With v2.0.0, last line above changes to

inputStream
 .pipe(this.pdfParser.createParserStream())
 .pipe(new StringifyStream())
 .pipe(outputStream);

For additional output streams support:

    //private methods
 #generateMergedTextBlocksStream() {
  return new Promise( (resolve, reject) => {
   const outputStream = ParserStream.createOutputStream(this.outputPath.replace(".json", ".merged.json"), resolve, reject);
   this.pdfParser.getMergedTextBlocksStream().pipe(new StringifyStream()).pipe(outputStream);
  });
 }

    #generateRawTextContentStream() {
  return new Promise( (resolve, reject) => {
   const outputStream = ParserStream.createOutputStream(this.outputPath.replace(".json", ".content.txt"), resolve, reject);
   this.pdfParser.getRawTextContentStream().pipe(outputStream);
  });
    }

    #generateFieldsTypesStream() {
  return new Promise( (resolve, reject) => {
   const outputStream = ParserStream.createOutputStream(this.outputPath.replace(".json", ".fields.json"), resolve, reject);
   this.pdfParser.getAllFieldsTypesStream().pipe(new StringifyStream()).pipe(outputStream);
  });
 }

 #processAdditionalStreams() {
        const outputTasks = [];
        if (PROCESS_FIELDS_CONTENT) {//needs to generate fields.json file
            outputTasks.push(this.#generateFieldsTypesStream());
        }
        if (PROCESS_RAW_TEXT_CONTENT) {//needs to generate content.txt file
            outputTasks.push(this.#generateRawTextContentStream());
        }
        if (PROCESS_MERGE_BROKEN_TEXT_BLOCKS) {//needs to generate json file with merged broken text blocks
            outputTasks.push(this.#generateMergedTextBlocksStream());
        }
  return Promise.allSettled(outputTasks);
 }

Note, if primary JSON parsing has exceptions, none of additional stream will be processed.
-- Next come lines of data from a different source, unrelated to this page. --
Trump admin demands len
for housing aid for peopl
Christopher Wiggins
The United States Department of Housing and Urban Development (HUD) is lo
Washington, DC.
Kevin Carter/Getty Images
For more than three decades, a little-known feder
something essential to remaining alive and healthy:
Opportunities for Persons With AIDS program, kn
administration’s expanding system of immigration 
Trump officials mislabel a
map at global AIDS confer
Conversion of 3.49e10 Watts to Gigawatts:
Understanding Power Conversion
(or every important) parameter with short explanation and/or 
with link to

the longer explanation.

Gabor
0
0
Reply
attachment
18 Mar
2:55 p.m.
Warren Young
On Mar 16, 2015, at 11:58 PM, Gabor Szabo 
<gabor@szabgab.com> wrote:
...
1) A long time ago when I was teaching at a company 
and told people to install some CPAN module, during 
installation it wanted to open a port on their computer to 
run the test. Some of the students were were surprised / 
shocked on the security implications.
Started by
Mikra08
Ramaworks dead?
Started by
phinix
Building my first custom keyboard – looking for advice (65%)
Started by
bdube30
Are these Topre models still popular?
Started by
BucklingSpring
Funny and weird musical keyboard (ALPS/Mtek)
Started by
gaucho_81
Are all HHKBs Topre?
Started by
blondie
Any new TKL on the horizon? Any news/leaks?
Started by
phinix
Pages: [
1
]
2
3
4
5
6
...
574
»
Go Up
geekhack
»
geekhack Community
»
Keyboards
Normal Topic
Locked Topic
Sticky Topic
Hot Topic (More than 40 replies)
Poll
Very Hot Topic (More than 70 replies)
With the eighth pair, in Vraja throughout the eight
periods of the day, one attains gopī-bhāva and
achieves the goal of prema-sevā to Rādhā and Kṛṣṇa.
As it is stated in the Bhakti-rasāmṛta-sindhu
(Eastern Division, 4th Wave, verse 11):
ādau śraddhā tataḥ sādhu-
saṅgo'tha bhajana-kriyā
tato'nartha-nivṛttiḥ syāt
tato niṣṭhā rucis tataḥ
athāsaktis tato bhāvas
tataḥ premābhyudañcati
See p2jcmd.js for more details.

API Reference

        function loadPDF(pdfFilePath);

If failed, event "pdfParser_dataError" will be raised with error object: {"parserError": errObj}; If success, event "pdfParser_dataReady" will be raised with output data object: {"formImage": parseOutput}, which can be saved as json file (in command line) or serialized to json when running in web service. note: "formImage" is removed from v2.0.0, see breaking changes for details.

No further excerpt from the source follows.